The DNA will help even if the vets didn’t father children, because it might lead to another relative who did, she said. [Stars & Stripes]
This is just another example of why these military sexual assault cases are not as black and white as the advocates want people to believe:
What started as a consensual relationship of rough sex and role playing between two Army attorneys could be headed to court-martial.
Members of the defense and prosecution teams made their closing statements Friday, on the third and final day of a preliminary hearing for Capt. Scott Hockenberry, an Army attorney and former special victims prosecutor accused of sexual assault and battery against a former girlfriend.
Hockenberry faces three counts of sexual assault and three counts of assault consummated by battery, based on accusations that he choked, slapped and held a knife to the accuser’s throat, in addition to forcing her to have sex without a condom during the summer of 2016.
The case’s fate hangs on whether Hockenberry was mistaken about the nature of the incidents, in the context of a relationship in which both accuser and accused agree that acts like slapping and hair-pulling were fair game.
The prosecution presented the accuser, who declined to testify at the hearing, as an educated, professional woman who — despite her knowledge of self-defense techniques — froze up when she felt threatened by a man she was intimate with.
“She doesn’t hide the fact that she’s done things she’s not proud of,” special victim prosecutor Lt.
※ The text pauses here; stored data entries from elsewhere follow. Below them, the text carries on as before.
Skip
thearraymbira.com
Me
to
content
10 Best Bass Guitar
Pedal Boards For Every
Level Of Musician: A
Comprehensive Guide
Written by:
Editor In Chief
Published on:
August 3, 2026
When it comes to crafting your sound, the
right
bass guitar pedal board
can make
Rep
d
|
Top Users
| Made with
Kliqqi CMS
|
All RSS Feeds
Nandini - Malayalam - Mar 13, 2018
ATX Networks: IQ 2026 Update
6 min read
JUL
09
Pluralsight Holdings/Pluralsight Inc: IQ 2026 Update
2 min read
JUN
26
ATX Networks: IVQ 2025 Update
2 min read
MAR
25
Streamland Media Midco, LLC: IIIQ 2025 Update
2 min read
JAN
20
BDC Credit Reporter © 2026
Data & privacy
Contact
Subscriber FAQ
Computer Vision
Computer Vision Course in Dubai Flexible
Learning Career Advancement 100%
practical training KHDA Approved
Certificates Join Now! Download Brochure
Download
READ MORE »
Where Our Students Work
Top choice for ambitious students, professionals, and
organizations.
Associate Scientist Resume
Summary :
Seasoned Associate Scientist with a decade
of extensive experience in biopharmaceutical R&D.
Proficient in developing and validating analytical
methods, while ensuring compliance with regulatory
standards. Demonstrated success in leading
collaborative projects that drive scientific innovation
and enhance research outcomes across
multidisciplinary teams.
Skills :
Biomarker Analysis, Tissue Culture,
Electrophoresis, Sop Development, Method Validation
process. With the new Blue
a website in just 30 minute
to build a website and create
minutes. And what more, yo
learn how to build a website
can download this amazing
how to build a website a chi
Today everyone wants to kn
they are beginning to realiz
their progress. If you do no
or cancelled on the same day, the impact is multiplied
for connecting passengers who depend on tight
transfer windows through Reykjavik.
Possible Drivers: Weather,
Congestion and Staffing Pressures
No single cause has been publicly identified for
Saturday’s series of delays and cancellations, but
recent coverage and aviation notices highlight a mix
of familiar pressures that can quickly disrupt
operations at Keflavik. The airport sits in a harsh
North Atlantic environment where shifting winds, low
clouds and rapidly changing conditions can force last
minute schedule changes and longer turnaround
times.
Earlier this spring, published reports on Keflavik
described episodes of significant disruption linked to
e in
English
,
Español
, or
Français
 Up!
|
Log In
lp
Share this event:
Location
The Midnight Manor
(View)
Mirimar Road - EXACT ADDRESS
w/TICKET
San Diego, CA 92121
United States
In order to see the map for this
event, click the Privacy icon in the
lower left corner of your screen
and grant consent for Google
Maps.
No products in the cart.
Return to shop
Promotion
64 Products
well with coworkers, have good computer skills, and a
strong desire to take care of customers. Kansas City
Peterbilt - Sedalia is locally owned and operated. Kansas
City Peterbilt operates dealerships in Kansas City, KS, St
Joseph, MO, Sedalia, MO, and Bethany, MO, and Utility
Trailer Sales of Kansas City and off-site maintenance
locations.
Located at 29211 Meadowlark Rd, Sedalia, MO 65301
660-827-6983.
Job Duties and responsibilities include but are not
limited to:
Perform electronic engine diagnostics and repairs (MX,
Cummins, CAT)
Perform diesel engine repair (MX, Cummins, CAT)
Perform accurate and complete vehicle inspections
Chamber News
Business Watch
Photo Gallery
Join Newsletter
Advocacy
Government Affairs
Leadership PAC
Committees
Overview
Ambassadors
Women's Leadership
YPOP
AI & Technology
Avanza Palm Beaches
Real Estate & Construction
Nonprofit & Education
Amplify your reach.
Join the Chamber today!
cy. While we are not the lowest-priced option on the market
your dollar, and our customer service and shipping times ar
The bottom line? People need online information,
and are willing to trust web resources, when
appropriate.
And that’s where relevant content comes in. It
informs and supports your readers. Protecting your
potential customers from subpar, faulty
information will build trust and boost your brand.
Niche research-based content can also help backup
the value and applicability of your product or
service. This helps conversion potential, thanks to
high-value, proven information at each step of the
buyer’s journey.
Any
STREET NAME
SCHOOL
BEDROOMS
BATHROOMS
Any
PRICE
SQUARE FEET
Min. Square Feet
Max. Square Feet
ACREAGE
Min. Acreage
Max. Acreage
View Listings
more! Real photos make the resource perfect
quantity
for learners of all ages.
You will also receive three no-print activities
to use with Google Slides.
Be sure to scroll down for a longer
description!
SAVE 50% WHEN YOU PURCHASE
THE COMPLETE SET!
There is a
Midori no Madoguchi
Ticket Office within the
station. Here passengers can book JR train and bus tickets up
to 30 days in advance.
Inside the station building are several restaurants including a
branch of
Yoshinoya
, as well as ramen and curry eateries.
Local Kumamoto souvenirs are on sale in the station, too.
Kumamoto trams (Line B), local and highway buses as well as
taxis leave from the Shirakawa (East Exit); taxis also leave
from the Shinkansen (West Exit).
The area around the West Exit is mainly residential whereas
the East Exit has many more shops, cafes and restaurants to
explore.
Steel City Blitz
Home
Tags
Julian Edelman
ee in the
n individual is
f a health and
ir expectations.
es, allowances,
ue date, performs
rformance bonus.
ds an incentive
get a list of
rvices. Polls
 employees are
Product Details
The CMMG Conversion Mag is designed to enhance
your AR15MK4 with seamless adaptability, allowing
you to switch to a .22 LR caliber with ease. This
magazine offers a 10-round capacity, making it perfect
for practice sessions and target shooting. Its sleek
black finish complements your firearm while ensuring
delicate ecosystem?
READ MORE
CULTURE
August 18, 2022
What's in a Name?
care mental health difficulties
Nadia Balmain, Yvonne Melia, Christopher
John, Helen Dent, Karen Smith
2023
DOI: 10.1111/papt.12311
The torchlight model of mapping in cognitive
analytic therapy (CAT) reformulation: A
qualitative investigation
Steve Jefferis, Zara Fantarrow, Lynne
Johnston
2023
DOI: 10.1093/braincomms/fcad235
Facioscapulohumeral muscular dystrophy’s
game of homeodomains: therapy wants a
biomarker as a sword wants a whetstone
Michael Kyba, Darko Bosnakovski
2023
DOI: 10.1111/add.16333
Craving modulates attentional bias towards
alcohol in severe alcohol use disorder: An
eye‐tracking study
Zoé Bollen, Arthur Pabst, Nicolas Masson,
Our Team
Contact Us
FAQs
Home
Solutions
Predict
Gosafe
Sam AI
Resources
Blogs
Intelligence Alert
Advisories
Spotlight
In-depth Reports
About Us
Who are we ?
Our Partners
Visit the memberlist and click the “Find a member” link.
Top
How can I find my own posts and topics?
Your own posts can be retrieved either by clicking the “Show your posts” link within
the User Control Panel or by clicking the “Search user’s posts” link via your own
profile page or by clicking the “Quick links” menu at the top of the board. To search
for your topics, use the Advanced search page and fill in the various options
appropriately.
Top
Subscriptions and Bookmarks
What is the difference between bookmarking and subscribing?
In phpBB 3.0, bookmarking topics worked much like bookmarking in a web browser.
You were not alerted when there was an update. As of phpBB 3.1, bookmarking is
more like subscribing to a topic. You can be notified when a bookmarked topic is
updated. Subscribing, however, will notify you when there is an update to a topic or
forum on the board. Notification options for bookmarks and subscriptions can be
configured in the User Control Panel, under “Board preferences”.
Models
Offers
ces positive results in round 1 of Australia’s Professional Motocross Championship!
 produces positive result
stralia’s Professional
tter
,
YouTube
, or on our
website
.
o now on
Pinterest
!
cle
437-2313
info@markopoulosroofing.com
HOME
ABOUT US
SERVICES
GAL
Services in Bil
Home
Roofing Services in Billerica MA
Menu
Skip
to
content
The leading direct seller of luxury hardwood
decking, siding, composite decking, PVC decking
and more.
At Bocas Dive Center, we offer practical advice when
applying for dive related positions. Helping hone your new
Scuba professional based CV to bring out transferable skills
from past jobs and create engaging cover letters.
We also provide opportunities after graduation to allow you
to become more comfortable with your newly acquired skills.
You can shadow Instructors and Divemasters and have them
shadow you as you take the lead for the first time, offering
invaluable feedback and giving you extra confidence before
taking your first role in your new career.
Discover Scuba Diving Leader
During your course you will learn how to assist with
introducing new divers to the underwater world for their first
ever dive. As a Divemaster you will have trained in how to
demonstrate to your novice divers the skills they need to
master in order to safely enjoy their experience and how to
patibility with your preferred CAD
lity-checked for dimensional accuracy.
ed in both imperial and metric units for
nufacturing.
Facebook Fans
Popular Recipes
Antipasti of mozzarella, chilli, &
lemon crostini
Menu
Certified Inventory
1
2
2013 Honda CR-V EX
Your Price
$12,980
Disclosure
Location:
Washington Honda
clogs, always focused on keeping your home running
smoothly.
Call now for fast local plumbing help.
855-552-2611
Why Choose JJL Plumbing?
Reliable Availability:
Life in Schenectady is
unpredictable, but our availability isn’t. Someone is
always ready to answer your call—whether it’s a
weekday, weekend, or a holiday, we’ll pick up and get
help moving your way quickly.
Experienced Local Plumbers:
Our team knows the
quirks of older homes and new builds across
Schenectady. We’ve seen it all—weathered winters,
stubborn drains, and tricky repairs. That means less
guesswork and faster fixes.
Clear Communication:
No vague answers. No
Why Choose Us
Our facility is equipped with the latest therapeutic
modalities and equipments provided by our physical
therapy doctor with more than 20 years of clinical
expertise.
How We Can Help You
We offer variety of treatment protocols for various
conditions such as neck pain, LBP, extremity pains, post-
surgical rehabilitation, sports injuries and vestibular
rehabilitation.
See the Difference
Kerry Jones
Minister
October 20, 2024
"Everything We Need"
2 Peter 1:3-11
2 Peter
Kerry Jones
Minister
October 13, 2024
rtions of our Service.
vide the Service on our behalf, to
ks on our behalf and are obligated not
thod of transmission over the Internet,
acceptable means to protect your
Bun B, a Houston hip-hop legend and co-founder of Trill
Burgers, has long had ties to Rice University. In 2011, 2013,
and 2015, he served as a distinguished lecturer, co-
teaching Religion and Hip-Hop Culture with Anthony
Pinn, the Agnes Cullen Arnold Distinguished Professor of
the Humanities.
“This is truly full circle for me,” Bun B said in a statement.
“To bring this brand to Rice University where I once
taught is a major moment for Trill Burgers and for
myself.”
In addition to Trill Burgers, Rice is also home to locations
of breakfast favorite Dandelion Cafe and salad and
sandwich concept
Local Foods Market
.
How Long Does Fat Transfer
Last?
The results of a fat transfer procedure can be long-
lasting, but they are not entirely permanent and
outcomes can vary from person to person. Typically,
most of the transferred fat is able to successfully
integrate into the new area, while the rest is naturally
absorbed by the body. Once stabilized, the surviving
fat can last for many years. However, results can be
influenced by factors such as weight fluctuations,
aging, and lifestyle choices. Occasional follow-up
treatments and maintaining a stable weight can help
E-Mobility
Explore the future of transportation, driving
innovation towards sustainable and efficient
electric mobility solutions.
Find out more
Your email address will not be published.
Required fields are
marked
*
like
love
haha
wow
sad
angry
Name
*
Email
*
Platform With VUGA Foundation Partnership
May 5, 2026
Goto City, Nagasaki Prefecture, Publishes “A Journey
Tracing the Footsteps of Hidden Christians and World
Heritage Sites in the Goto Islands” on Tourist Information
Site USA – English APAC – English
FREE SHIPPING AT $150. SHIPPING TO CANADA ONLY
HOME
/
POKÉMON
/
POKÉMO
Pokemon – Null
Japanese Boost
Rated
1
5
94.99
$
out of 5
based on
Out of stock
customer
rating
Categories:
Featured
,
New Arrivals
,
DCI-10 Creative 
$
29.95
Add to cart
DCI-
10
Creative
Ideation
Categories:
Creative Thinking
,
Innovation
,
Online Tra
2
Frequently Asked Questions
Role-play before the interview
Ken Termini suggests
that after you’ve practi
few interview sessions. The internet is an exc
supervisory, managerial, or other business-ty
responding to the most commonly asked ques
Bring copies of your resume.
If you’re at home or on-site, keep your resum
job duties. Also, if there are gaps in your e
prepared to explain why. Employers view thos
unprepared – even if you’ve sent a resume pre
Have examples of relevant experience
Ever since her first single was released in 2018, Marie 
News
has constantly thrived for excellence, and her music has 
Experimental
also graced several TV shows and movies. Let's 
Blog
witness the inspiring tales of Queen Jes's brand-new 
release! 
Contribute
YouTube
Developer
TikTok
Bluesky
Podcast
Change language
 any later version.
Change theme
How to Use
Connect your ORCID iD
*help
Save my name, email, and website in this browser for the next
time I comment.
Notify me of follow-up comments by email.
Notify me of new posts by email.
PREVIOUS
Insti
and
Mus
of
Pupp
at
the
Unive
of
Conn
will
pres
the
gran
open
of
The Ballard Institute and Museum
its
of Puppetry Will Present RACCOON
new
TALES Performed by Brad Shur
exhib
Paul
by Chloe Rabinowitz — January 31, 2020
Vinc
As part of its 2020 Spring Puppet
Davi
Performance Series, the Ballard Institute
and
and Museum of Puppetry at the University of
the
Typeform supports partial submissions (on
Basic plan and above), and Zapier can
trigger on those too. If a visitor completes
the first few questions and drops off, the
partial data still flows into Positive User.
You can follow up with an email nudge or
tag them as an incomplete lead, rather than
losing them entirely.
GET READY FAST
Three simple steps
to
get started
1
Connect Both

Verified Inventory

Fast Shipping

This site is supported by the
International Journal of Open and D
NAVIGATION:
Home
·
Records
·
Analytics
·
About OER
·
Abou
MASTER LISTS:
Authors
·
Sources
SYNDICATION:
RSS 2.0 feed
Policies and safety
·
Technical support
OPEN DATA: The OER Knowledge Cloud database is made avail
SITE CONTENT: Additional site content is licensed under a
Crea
Col. Carol Brewer said. “She doesn’t deny that she should have known better.”
The defense pushed back with multiple letters and testimonies from Hockenberry’s friends and former lovers, who described him as a top-notch officer, as well as kind and considerate of the women he had been intimate with. [Army Times]
Here is what Hockenberry did in one instance of rough sex:
Where Hockenberry crossed the line, Brewer said, was in holding a knife to the alleged victim’s neck and forcing her to have sex without a condom, despite condom usage being an explicit rule of their relationship.
This is what Hockenberry claims his accuser is really upset about:
Helixon pushed back, alleging that the alleged victim is out for revenge.
“It’s at that time that she discovered the breadth and depth of the other individuals” he was having a sexual relationship with, Helixon said.
You can read the rest at the link, but this article read more like the Duffel Blog than the Army Times.
U.S. Forces Korea’s Army chaplains meditate as part of events for their Buddhist temple stay at Boeun Temple in southern Seoul on Dec. 12, 2017. (Yonhap)
I never thought I would see the face of Gregory McQueen gracing the pages of the Stars & Stripes ever again after his conviction for trying to be a pimp at Ft. Hood, but I was wrong:
On paper, Gregory McQueen must have seemed like a great candidate to become a foster-care parent in Texas.
A married man and Army veteran, McQueen had served as battalion representative on a task force to prevent sexual harassment at Fort Hood in central Texas.
But some important information didn’t show up in a state background check before a foster-care agency hired McQueen and his wife last March to care for abused and neglected children
Two years ago, former Army 1st Sgt. McQueen pleaded guilty to more than a dozen military charges for attempting to run a prostitution ring in Fort Hood. As part of the plea deal he was demoted to private, sentenced to 24 months in prison, was stripped of his retirement pay and received a dishonorable discharge. [Stars & Stripes]
You can read more at the link, but I would hope the Defense Department is aggressively pursuing the updating of national databases because clearly people like McQueen should not be a foster parent. With that said what kind of background checks are being done when a simple Google search would have exposed McQueen’s background that was highly publicized?